=== Document structure recognition data ===
────────────────

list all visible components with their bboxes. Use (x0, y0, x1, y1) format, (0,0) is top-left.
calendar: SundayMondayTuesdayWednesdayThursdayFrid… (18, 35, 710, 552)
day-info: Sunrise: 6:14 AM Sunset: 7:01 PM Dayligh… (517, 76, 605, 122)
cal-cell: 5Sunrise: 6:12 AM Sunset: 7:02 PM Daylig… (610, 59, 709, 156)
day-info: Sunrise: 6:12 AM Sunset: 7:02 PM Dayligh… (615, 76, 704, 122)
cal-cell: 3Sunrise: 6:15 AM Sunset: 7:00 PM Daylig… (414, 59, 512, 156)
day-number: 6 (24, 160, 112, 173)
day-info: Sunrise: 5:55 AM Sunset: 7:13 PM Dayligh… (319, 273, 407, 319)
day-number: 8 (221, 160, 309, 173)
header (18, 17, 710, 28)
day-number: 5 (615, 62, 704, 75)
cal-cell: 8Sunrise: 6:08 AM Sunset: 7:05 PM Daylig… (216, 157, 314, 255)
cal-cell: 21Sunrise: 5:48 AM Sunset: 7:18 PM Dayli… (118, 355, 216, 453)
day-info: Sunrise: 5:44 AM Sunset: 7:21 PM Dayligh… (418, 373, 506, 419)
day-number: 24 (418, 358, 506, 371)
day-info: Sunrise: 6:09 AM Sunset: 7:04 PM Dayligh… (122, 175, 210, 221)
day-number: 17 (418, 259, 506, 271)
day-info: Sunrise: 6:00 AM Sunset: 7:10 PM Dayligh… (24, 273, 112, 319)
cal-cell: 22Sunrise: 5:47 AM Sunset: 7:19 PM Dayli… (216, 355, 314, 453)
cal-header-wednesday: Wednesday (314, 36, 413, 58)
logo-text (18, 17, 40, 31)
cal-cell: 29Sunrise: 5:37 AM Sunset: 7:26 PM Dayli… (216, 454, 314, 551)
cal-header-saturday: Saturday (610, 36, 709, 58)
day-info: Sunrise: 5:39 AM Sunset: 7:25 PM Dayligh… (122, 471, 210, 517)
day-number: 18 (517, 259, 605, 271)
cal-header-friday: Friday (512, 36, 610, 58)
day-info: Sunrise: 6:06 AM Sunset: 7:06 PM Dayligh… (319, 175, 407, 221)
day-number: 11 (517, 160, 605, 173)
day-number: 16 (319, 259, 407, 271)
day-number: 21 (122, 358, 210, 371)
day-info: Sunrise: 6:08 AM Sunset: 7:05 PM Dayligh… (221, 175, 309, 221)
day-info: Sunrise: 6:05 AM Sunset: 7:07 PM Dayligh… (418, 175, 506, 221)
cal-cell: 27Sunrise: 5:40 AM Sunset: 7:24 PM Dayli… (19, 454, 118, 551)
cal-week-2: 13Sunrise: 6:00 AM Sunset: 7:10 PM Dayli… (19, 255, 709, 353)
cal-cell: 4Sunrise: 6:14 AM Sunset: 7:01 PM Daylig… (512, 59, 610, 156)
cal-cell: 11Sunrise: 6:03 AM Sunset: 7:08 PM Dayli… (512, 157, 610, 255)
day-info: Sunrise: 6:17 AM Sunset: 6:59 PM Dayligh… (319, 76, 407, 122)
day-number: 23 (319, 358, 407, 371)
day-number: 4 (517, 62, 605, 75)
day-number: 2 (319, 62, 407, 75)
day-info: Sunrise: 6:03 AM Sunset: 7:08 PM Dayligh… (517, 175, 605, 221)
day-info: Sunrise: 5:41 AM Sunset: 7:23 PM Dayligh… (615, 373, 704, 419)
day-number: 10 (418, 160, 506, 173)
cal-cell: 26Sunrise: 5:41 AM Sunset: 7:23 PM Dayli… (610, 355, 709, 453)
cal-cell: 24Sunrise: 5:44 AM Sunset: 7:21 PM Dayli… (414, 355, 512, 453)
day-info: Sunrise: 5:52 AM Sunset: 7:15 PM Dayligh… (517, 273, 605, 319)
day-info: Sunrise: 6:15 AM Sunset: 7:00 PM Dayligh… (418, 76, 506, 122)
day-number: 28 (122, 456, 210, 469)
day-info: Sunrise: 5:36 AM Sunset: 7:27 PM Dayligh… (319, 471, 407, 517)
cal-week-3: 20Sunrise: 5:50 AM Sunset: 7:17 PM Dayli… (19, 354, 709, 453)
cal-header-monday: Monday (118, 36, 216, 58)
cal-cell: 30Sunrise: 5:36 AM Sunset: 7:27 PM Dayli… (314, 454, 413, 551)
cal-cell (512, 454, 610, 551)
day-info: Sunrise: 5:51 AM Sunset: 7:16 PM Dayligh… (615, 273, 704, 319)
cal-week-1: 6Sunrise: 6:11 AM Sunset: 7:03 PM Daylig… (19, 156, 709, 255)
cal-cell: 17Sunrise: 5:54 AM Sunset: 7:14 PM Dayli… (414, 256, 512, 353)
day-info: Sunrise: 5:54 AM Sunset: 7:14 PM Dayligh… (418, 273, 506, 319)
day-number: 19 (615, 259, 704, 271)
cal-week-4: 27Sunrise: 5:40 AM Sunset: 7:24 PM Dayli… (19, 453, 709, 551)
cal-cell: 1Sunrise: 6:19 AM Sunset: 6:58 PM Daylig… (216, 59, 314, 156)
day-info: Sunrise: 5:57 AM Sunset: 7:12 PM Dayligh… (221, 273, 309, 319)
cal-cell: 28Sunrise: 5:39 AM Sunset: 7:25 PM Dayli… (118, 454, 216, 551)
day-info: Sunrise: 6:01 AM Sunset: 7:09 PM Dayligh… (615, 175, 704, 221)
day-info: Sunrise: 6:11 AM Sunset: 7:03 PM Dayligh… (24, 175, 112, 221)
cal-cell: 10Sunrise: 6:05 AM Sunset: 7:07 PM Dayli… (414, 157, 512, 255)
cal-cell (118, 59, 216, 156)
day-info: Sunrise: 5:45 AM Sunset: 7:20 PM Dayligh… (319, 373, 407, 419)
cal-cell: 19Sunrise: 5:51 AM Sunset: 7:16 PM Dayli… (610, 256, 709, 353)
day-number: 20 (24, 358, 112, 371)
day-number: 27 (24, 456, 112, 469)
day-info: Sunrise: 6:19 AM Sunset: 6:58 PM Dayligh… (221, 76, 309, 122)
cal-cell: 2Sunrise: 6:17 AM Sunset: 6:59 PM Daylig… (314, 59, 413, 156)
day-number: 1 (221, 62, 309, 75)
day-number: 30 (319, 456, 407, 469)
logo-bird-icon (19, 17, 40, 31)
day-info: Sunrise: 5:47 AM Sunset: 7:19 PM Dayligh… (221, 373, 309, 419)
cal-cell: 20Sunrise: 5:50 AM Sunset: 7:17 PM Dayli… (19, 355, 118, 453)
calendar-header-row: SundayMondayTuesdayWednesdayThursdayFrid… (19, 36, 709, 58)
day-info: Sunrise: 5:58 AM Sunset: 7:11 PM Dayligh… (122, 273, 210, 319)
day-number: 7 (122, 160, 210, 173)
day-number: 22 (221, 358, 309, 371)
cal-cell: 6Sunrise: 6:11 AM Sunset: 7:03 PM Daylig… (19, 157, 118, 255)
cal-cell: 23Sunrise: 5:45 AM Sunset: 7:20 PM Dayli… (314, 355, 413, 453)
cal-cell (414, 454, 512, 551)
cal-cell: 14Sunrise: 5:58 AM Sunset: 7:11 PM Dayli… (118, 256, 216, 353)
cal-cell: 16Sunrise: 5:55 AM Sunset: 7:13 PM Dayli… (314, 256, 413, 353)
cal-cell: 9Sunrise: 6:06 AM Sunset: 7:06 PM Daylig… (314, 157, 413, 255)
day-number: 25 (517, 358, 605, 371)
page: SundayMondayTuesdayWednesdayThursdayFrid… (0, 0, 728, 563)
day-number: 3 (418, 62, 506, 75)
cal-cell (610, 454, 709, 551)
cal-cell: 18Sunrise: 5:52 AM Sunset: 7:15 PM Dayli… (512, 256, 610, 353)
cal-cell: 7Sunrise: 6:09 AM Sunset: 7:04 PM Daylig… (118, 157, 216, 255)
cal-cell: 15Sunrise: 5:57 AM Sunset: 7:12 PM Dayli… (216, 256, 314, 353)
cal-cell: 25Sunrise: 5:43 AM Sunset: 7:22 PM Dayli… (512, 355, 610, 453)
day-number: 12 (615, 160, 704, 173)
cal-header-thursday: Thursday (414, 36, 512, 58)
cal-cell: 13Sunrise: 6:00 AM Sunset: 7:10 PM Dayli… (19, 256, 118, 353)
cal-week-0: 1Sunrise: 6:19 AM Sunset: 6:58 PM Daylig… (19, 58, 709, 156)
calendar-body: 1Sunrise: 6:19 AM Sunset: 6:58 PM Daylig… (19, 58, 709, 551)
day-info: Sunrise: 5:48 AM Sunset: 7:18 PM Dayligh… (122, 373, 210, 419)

────────────────

=== Work instructions ===
Every line above with the word "week" is to be copied out.

=== Answer for the task ===
cal-week-2: 13Sunrise: 6:00 AM Sunset: 7:10 PM Dayli… (19, 255, 709, 353)
cal-week-3: 20Sunrise: 5:50 AM Sunset: 7:17 PM Dayli… (19, 354, 709, 453)
cal-week-1: 6Sunrise: 6:11 AM Sunset: 7:03 PM Daylig… (19, 156, 709, 255)
cal-week-4: 27Sunrise: 5:40 AM Sunset: 7:24 PM Dayli… (19, 453, 709, 551)
cal-week-0: 1Sunrise: 6:19 AM Sunset: 6:58 PM Daylig… (19, 58, 709, 156)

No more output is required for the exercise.